Howard Jones: Spikey Hair & Synths

12th July 2019

Title: Human’s Lib/Dream into Action

Label: Cherry Red

I’ve been watching a few recorded vintage episodes of Top of the Pops via BBC TV’s BBC Four. The time is the mid-80s and there in all his spikey-headed glory, was Howard Jones in his synth-pop pomp. Sometimes playing one of his stack of keyboards and then whirling away to sing into his head-mic, touching his ear to draw attention to it. 

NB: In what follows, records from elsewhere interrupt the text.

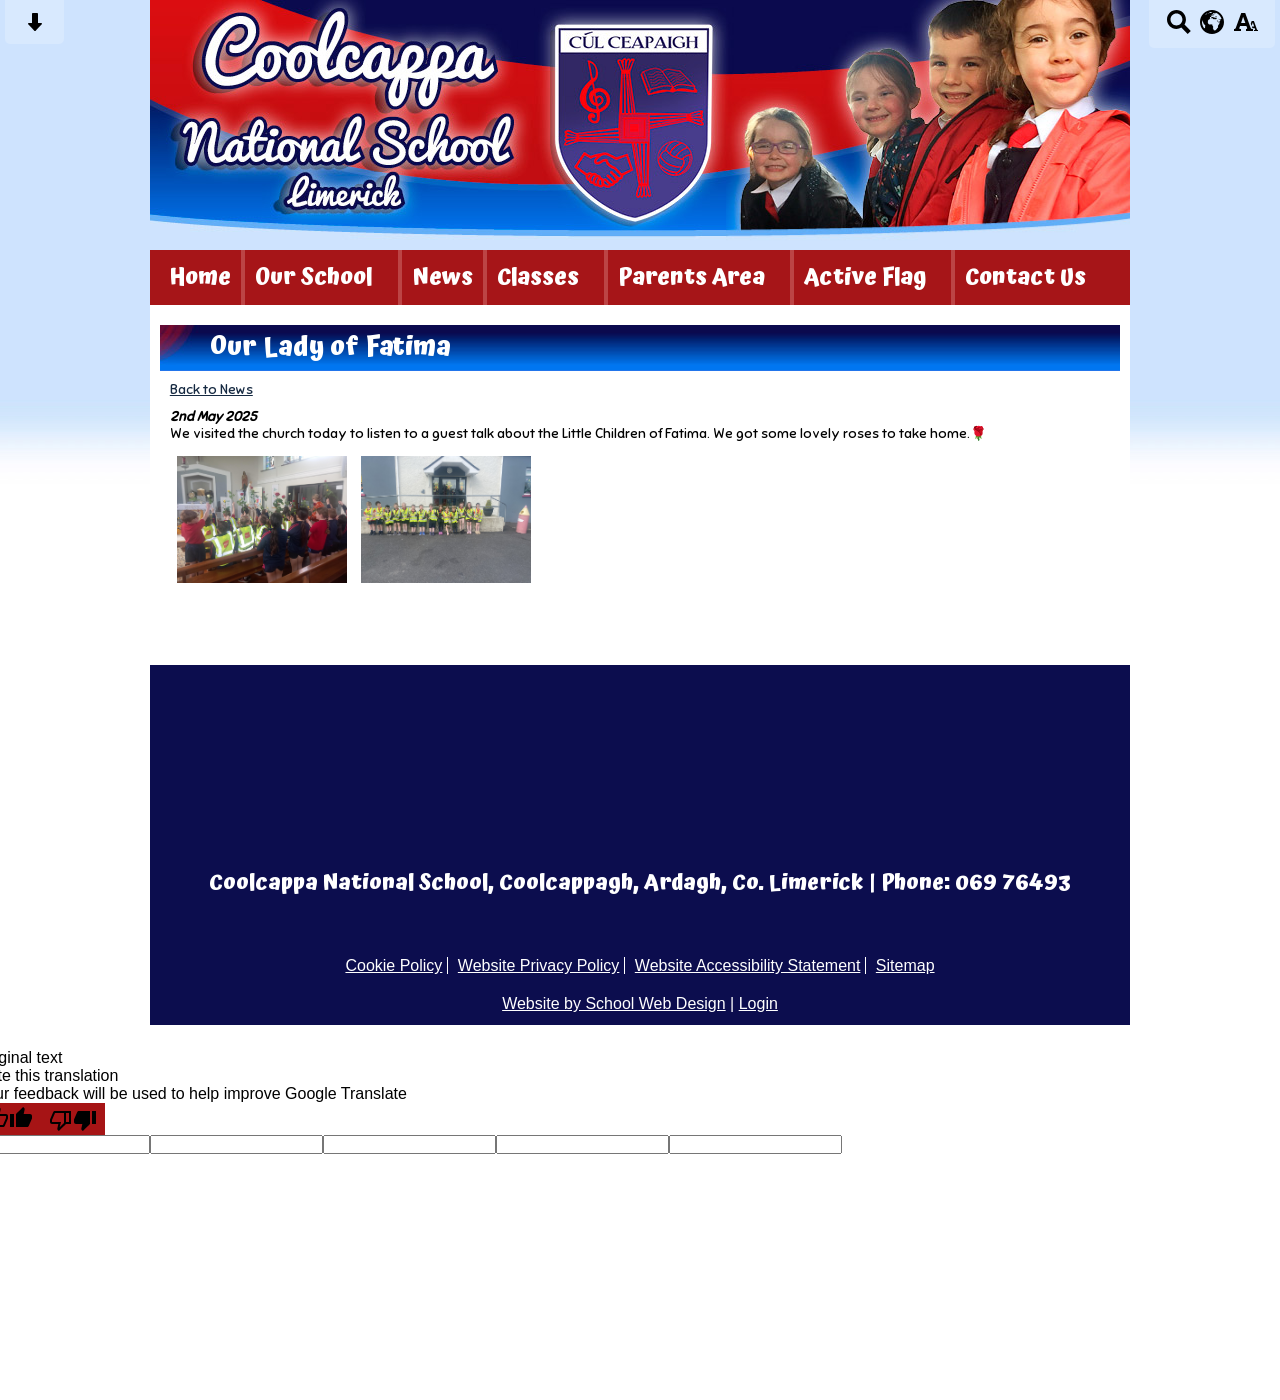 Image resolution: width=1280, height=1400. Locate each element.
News (442, 277)
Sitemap (905, 965)
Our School (314, 277)
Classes (538, 277)
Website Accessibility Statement (748, 965)
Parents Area (691, 277)
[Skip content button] (34, 28)
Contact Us (1025, 277)
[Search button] (1178, 28)
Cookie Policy (393, 965)
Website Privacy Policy (539, 965)
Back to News (211, 389)
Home (200, 277)
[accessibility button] (1245, 28)
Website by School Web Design (614, 1003)
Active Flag (865, 277)
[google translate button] (1212, 22)
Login (758, 1003)
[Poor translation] (73, 1119) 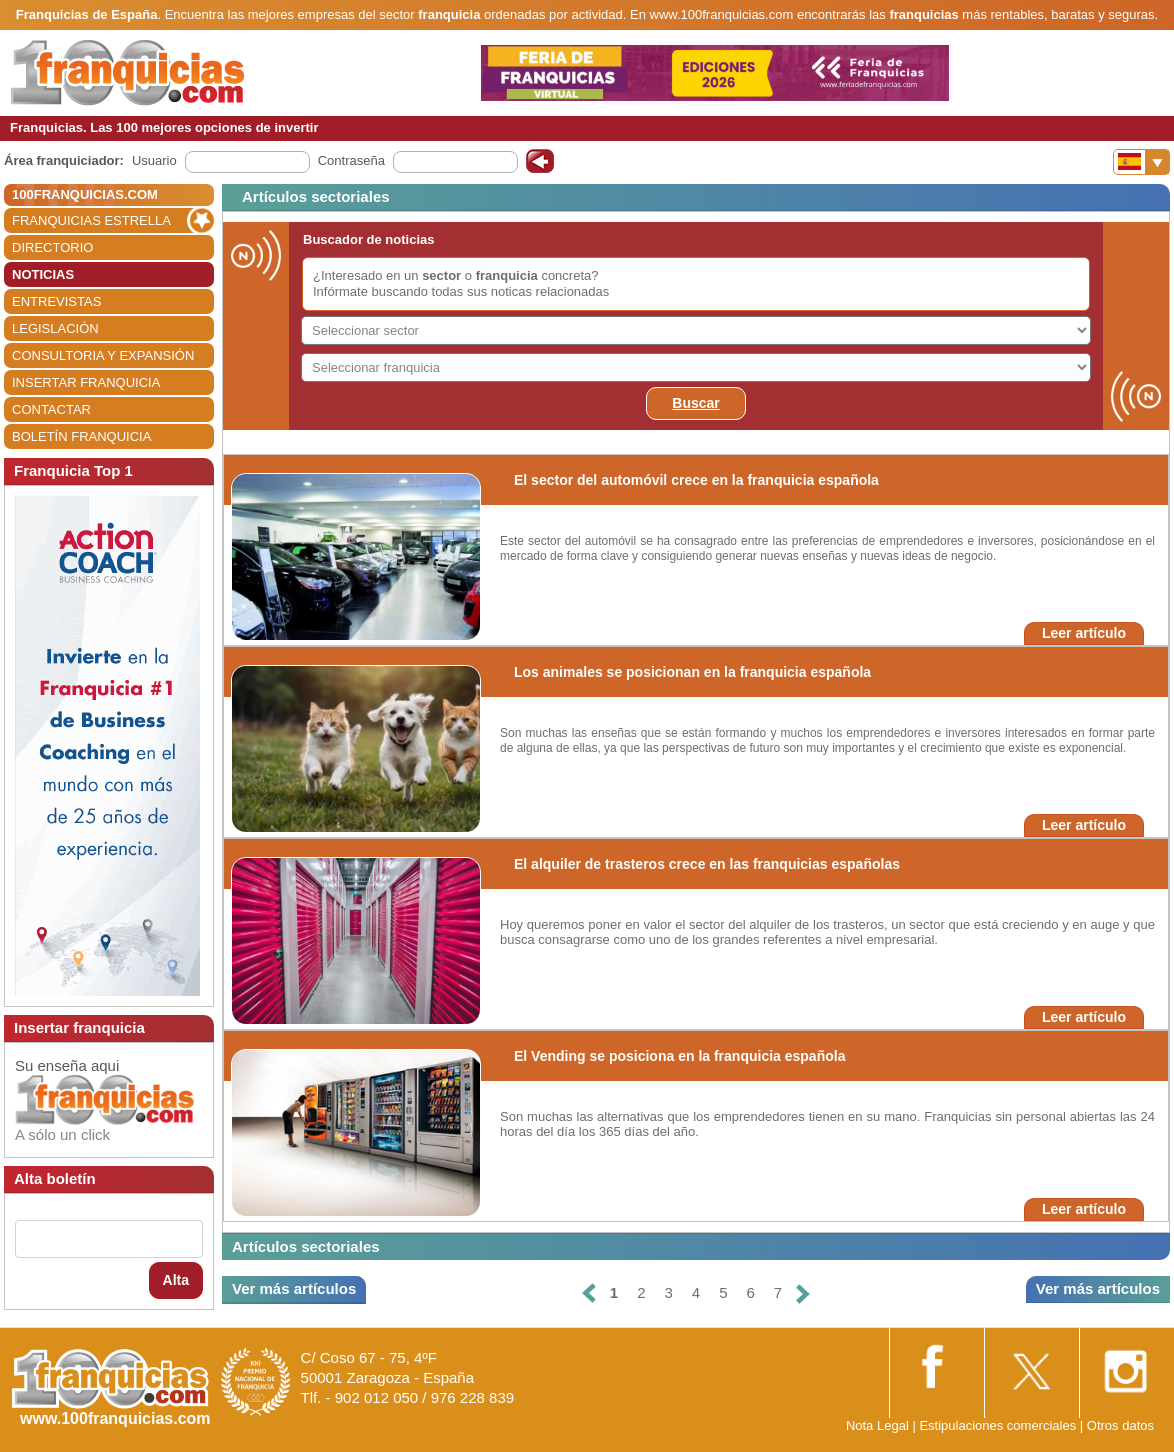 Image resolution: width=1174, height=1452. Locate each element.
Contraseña (351, 160)
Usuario (154, 160)
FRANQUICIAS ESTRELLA (91, 220)
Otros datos (1120, 1425)
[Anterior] (589, 1293)
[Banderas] (1141, 162)
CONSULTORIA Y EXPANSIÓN (103, 355)
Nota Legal (877, 1425)
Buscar (695, 403)
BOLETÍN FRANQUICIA (81, 436)
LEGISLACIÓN (55, 328)
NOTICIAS (43, 274)
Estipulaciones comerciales (999, 1425)
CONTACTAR (51, 409)
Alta (176, 1280)
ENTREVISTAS (56, 301)
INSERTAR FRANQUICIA (86, 382)
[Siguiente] (803, 1293)
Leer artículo (1084, 633)
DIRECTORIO (52, 247) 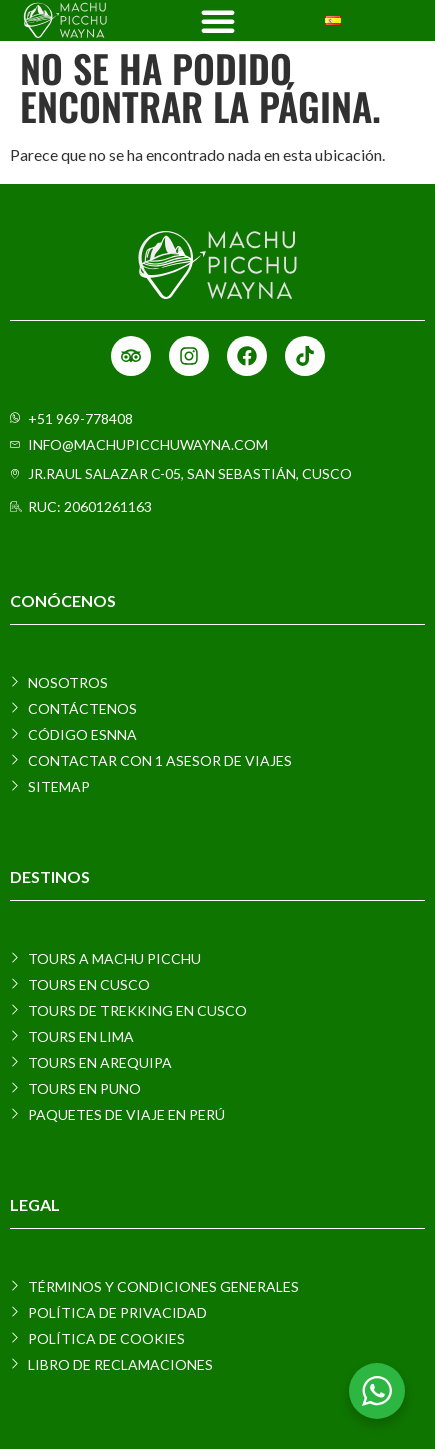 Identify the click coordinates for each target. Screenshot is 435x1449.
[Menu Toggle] (218, 21) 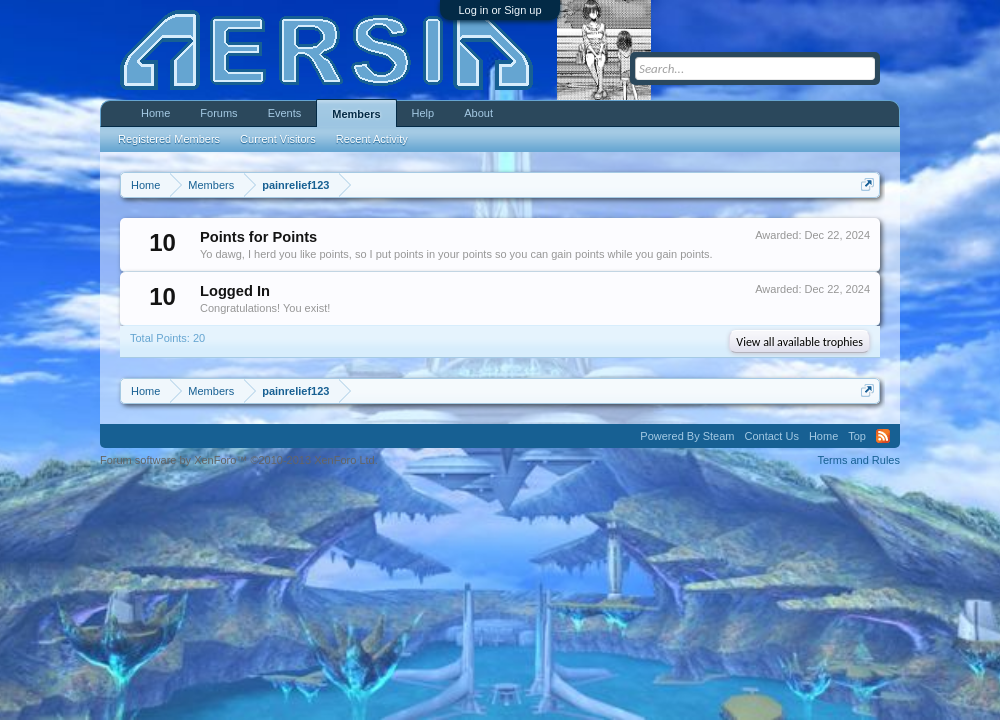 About (478, 113)
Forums (218, 113)
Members (356, 114)
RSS (883, 436)
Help (423, 113)
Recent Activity (372, 139)
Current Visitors (278, 139)
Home (155, 113)
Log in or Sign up (499, 10)
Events (285, 113)
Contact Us (771, 436)
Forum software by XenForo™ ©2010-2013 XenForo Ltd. (239, 460)
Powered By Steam (687, 436)
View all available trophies (799, 342)
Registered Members (169, 139)
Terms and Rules (858, 460)
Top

Jones was the epitome of the synth pop genre during this time. He was also an ever-present – or so it seemed – in the charts. Always on TOTP. In fact, co-presenter, the legendary DJ John Peel, once introduced him with the free and easy “Howie” on one occasion, such was his familiarity.

This Southampton-born artiste moved to Canada as a child, joined a prog outfit called Warrior, moved back to the UK, joined college, flunked out, played in jazz and funk bands back in Southampton and then went solo. It was actually John Peel who discovered the musician which lead to Jones attending one of Peel’s famous radio sessions and grabbing an Elektra record deal.

Human’s Lib (1984) is a fest of electronica but it’s also much more and you’ll realise this if you ever see the original music videos that accompany the singles. The album encourages the autodidact. Mostly with words of love, peace and harmony plus oodles of melodic hooks to make the medicine go down. 

Dream into Action (1985) continues the psychology theme but moves more into self-help territory (i.e. Things Can Only Get Better, Dream into Action and No One is to Blame). In terms of synth pop? It’s bit less specialist synth and a bit more specialist pop but it still has plenty going for it. 

Both albums feature decent mastering.

Both editions are packed with alternative tracks, remixes and a DVD of videos each.